* _TASK REQUIREMENTS_:
Lines containing the word "Instant" in the data below: say how many, with no other text.

BEGIN GIVEN ENTRIES

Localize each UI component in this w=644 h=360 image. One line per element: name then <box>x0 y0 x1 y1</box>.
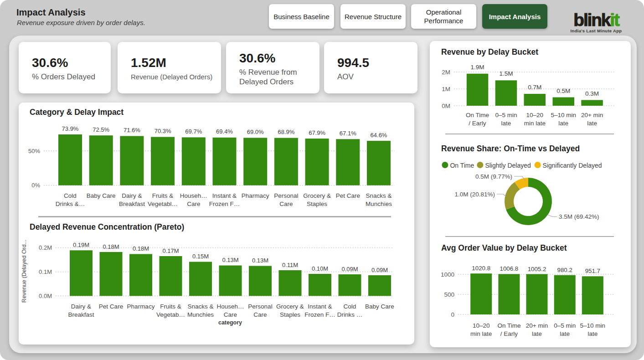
svg-text:68.9%: 68.9% <box>278 129 294 135</box>
svg-text:Dairy &: Dairy & <box>122 192 142 199</box>
svg-text:0.18M: 0.18M <box>133 245 149 252</box>
svg-text:67.1%: 67.1% <box>340 130 356 137</box>
svg-text:Cold: Cold <box>64 192 77 199</box>
svg-text:1.5M: 1.5M <box>499 70 513 77</box>
svg-text:Revenue (Delayed Ord...: Revenue (Delayed Ord... <box>21 240 27 303</box>
svg-text:On Time: On Time <box>450 162 474 169</box>
svg-text:0.3M: 0.3M <box>585 90 599 97</box>
svg-text:Care: Care <box>224 311 237 318</box>
svg-text:70.3%: 70.3% <box>155 128 171 134</box>
svg-text:0.10M: 0.10M <box>312 265 328 272</box>
svg-text:Pharmacy: Pharmacy <box>242 192 269 199</box>
svg-text:Dairy &: Dairy & <box>71 303 91 310</box>
svg-text:0.18M: 0.18M <box>103 243 119 250</box>
svg-text:71.6%: 71.6% <box>124 127 140 134</box>
svg-text:late: late <box>558 120 568 127</box>
svg-text:0.19M: 0.19M <box>73 242 89 248</box>
svg-text:0.7M: 0.7M <box>528 84 541 91</box>
svg-text:Pet Care: Pet Care <box>99 303 123 310</box>
svg-text:Vegetab…: Vegetab… <box>156 311 185 318</box>
svg-text:min late: min late <box>470 330 492 337</box>
svg-text:2M: 2M <box>442 69 450 76</box>
svg-text:Instant &: Instant & <box>308 303 332 310</box>
svg-text:Significantly Delayed: Significantly Delayed <box>543 162 602 169</box>
svg-text:5–10 min: 5–10 min <box>580 322 606 329</box>
svg-text:Munchies: Munchies <box>366 201 392 207</box>
svg-text:0.09M: 0.09M <box>341 266 358 273</box>
svg-text:Snacks &: Snacks & <box>366 192 392 199</box>
svg-text:73.9%: 73.9% <box>62 125 79 132</box>
svg-text:67.9%: 67.9% <box>309 129 325 136</box>
svg-text:Breakfast: Breakfast <box>68 311 94 318</box>
svg-text:On Time: On Time <box>466 112 489 118</box>
svg-text:Staples: Staples <box>307 201 327 207</box>
svg-text:Drinks &…: Drinks &… <box>56 201 85 207</box>
svg-text:0.11M: 0.11M <box>282 262 298 268</box>
svg-text:Grocery &: Grocery & <box>276 303 304 310</box>
svg-text:20+ min: 20+ min <box>526 322 548 329</box>
svg-text:0%: 0% <box>31 182 40 189</box>
svg-text:Personal: Personal <box>248 303 272 310</box>
svg-text:Personal: Personal <box>274 192 298 199</box>
svg-text:951.7: 951.7 <box>585 267 600 274</box>
svg-text:500: 500 <box>444 291 454 298</box>
svg-text:0–5 min: 0–5 min <box>495 112 517 118</box>
svg-text:72.5%: 72.5% <box>93 126 109 133</box>
svg-text:Frozen F…: Frozen F… <box>209 201 240 207</box>
svg-text:Snacks &: Snacks & <box>187 303 213 310</box>
svg-text:5–10 min: 5–10 min <box>551 112 576 118</box>
svg-text:Baby Care: Baby Care <box>87 192 116 199</box>
svg-text:1006.8: 1006.8 <box>500 265 519 272</box>
svg-text:category: category <box>218 319 242 326</box>
svg-text:0.5M: 0.5M <box>556 87 570 94</box>
svg-text:/ Early: / Early <box>469 120 486 127</box>
svg-text:1.9M: 1.9M <box>470 64 484 71</box>
svg-text:Care: Care <box>253 311 267 318</box>
svg-text:1M: 1M <box>442 86 450 93</box>
svg-text:3.5M (69.42%): 3.5M (69.42%) <box>559 213 599 220</box>
svg-text:10–20: 10–20 <box>526 112 544 118</box>
svg-text:0M: 0M <box>442 103 450 109</box>
svg-text:late: late <box>587 330 598 337</box>
svg-text:Fruits &: Fruits & <box>160 303 181 310</box>
svg-text:50%: 50% <box>28 148 40 154</box>
svg-text:Breakfast: Breakfast <box>119 201 145 207</box>
svg-text:Care: Care <box>187 201 200 207</box>
svg-text:20+ min: 20+ min <box>581 112 603 118</box>
svg-text:69.4%: 69.4% <box>216 128 233 135</box>
svg-text:1020.8: 1020.8 <box>472 265 490 272</box>
svg-text:Cold: Cold <box>344 303 356 310</box>
svg-text:1000: 1000 <box>441 271 454 278</box>
svg-text:0.13M: 0.13M <box>252 257 268 264</box>
svg-text:late: late <box>532 330 542 337</box>
svg-text:0–5 min: 0–5 min <box>554 322 576 329</box>
svg-text:0.09M: 0.09M <box>371 267 388 273</box>
svg-text:0.13M: 0.13M <box>222 257 238 263</box>
svg-text:Househ…: Househ… <box>216 303 244 310</box>
svg-text:10–20: 10–20 <box>473 322 490 329</box>
svg-text:0.1M: 0.1M <box>39 268 52 275</box>
svg-text:64.6%: 64.6% <box>371 132 387 139</box>
svg-text:/ Early: / Early <box>500 330 518 337</box>
svg-text:min late: min late <box>524 120 546 127</box>
svg-text:Vegetabl…: Vegetabl… <box>148 201 178 207</box>
svg-text:1.0M (20.81%): 1.0M (20.81%) <box>454 191 495 198</box>
svg-text:On Time: On Time <box>497 322 520 329</box>
svg-text:Fruits &: Fruits & <box>152 192 174 199</box>
svg-text:late: late <box>560 330 570 337</box>
svg-text:1005.2: 1005.2 <box>528 266 546 273</box>
svg-text:980.2: 980.2 <box>557 267 572 273</box>
svg-text:Grocery &: Grocery & <box>303 192 331 199</box>
svg-text:Pharmacy: Pharmacy <box>127 303 155 310</box>
svg-text:0.17M: 0.17M <box>162 247 179 254</box>
svg-text:0.15M: 0.15M <box>192 253 209 260</box>
svg-text:0.2M: 0.2M <box>39 244 52 251</box>
svg-text:0.0M: 0.0M <box>39 293 52 299</box>
svg-text:Baby Care: Baby Care <box>365 303 394 310</box>
svg-text:0: 0 <box>451 311 454 318</box>
svg-text:69.7%: 69.7% <box>185 128 202 135</box>
svg-text:late: late <box>587 120 597 127</box>
svg-text:Instant &: Instant & <box>212 192 237 199</box>
svg-text:0.5M (9.77%): 0.5M (9.77%) <box>475 173 512 180</box>
svg-text:Pet Care: Pet Care <box>336 192 360 199</box>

END GIVEN ENTRIES

* _RESPONSE TO THIS TASK_:
2